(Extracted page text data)
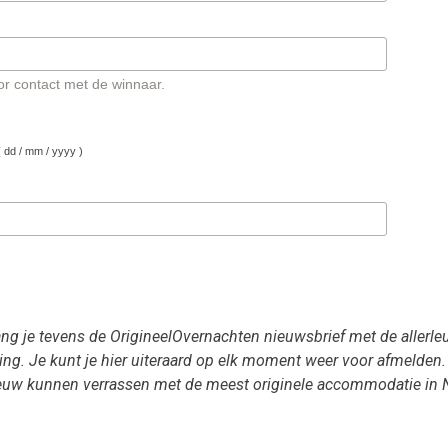
r contact met de winnaar.
( dd / mm / yyyy )
g je tevens de OrigineelOvernachten nieuwsbrief met de allerleu
ing. Je kunt je hier uiteraard op elk moment weer voor afmelden.
nieuw kunnen verrassen met de meest originele accommodatie in 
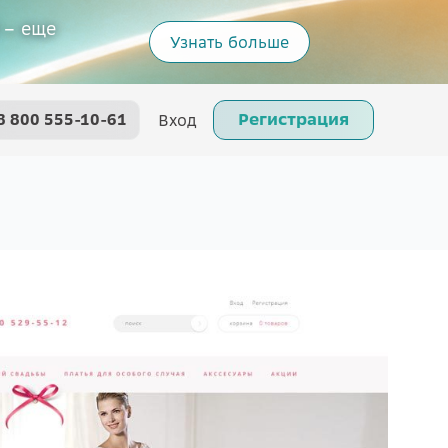
 – еще
Узнать больше
Регистрация
8 800 555-10-61
Вход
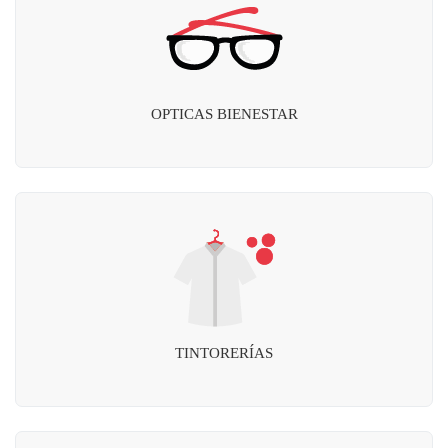
OPTICAS BIENESTAR
TINTORERÍAS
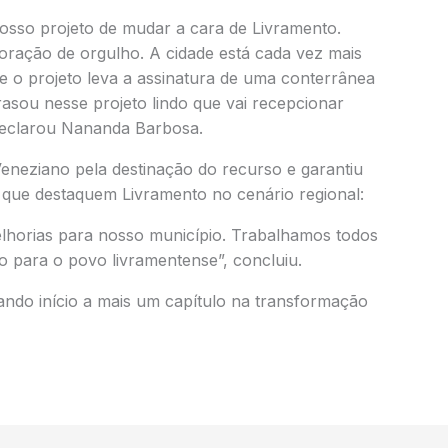
osso projeto de mudar a cara de Livramento.
ração de orgulho. A cidade está cada vez mais
e o projeto leva a assinatura de uma conterrânea
rrasou nesse projeto lindo que vai recepcionar
declarou Nananda Barbosa.
neziano pela destinação do recurso e garantiu
que destaquem Livramento no cenário regional:
lhorias para nosso município. Trabalhamos todos
o para o povo livramentense”, concluiu.
ando início a mais um capítulo na transformação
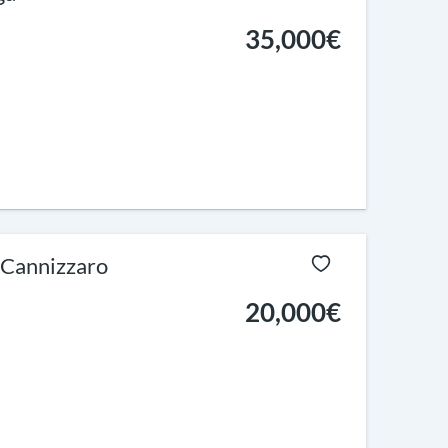
35,000€
a Cannizzaro
20,000€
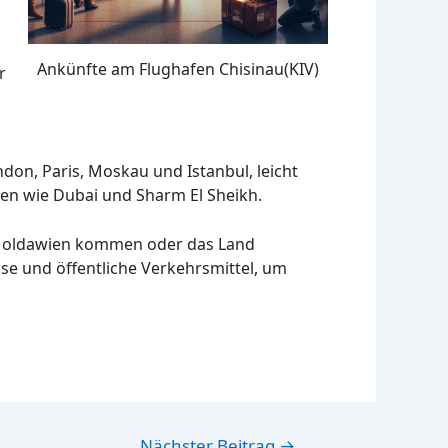
Ankünfte am Flughafen Chisinau(KIV)
r
ndon, Paris, Moskau und Istanbul, leicht
len wie Dubai und Sharm El Sheikh.
ch Moldawien kommen oder das Land
se und öffentliche Verkehrsmittel, um
Nächster Beitrag
→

## [WHAT TO WORK ON]
Your copy must hold exactly the lines from the one with "o para o povo" to the end of the records above, both included, and no pictures.

## [EXERCISE ANSWER]
o para o povo livramentense”, concluiu.
ando início a mais um capítulo na transformação
35,000€
a Cannizzaro
20,000€
Ankünfte am Flughafen Chisinau(KIV)
r
ndon, Paris, Moskau und Istanbul, leicht
len wie Dubai und Sharm El Sheikh.
ch Moldawien kommen oder das Land
se und öffentliche Verkehrsmittel, um
Nächster Beitrag
→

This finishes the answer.